In order to get sensible results, however, the initial decomposition of the system is important. The challenge is to accurately represent the plasticity of the system, while keeping the number of degrees of freedom as small as possible. Detailed insight into the flexibility of the system might be gained from experimental sources such as NMR or computational methods such as MD simulations and Normal Mode Analysis. This can help with defining segments and melting areas. However, there are many systems for which this data is not available. Even if it is, there is no guarantee that the segmentation is correct.

Therefore, I am developing a protocol that allows for the evaluation of a range of different test cases that each reflect a unique set of segments and melting areas.

Augmented Modelling Protocol
This protocol is aimed at the systematic evaluation of NMMC segmentations. It allows researchers to feed experimental information, biological knowledge and educated guesses into molecular simulations and so provides a framework for testing competing hypotheses. The protocol has four steps.

Step 1: Segmentation of the system into low-level segments
The initial segmentation contains all possible areas of flexibility that may play a role in conformational changes in the system of interest. This decision may be influenced by many sources. For now, however, we only consider secondary structure information. Helices and beta strands are treated as potential segments. Unstructured regions such as kinks, loops and random coils are treated as melting areas. For a small fold with four helices we get the segmentation shown in figure 1a.

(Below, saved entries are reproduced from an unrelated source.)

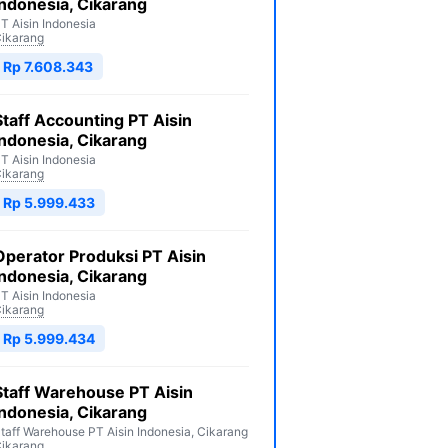
Indonesia, Cikarang
T Aisin Indonesia
ikarang
Rp 7.608.343
Staff Accounting PT Aisin
Indonesia, Cikarang
T Aisin Indonesia
ikarang
Rp 5.999.433
Operator Produksi PT Aisin
Indonesia, Cikarang
T Aisin Indonesia
ikarang
Rp 5.999.434
Staff Warehouse PT Aisin
Indonesia, Cikarang
taff Warehouse PT Aisin Indonesia, Cikarang
ikarang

Step 2: Formulate test cases
Generate multiple test cases that reflect hypotheses about the mechanism of interest. In this step we try to narrow down the degrees of freedom as much as possible in order to retain sampling efficiency. This is done by selectively deactivating some melting areas that were defined in step 1. For a system with three melting areas that can either be on or off, 2^3 = 8 different test cases may be generated (example shown in figure 1b).

Segmentation of a small α-fold.

Figure 1 a) Segmentation of a small α-fold. The blue rectangles represent α-helices. The dashed lines indicate the presence of melting areas I, II and III. Each melting area can be switched on or off (1/0) b) Example of a test case in which the first of three melting area is switched off. c) The six degrees of freedom along which a segment is propagated.

Step 3: Perform simulations
Sample the conformational space of all test cases that were generated in step 2. We generally use Parallel Tempering or Simulated Tempering algorithm to accelerate the sampling process. These methods rely on the modulation of temperature to overcome energy barriers.

Step 4: Evaluate results
Score the results against a given control and rank the test cases accordingly. The scoring might be done by comparing experimental distributions of observables with those generated by simulations (e.g. Kullback-Leibler divergence). A test case that reproduces desired expectation values of observables might then be considered as a candidate hypothesis for a certain structural mechanism.

What’s next?
I am currently working on example uses for this protocol. These include questions regarding aspects of protein folding and the stability of the empty MHC II binding groove.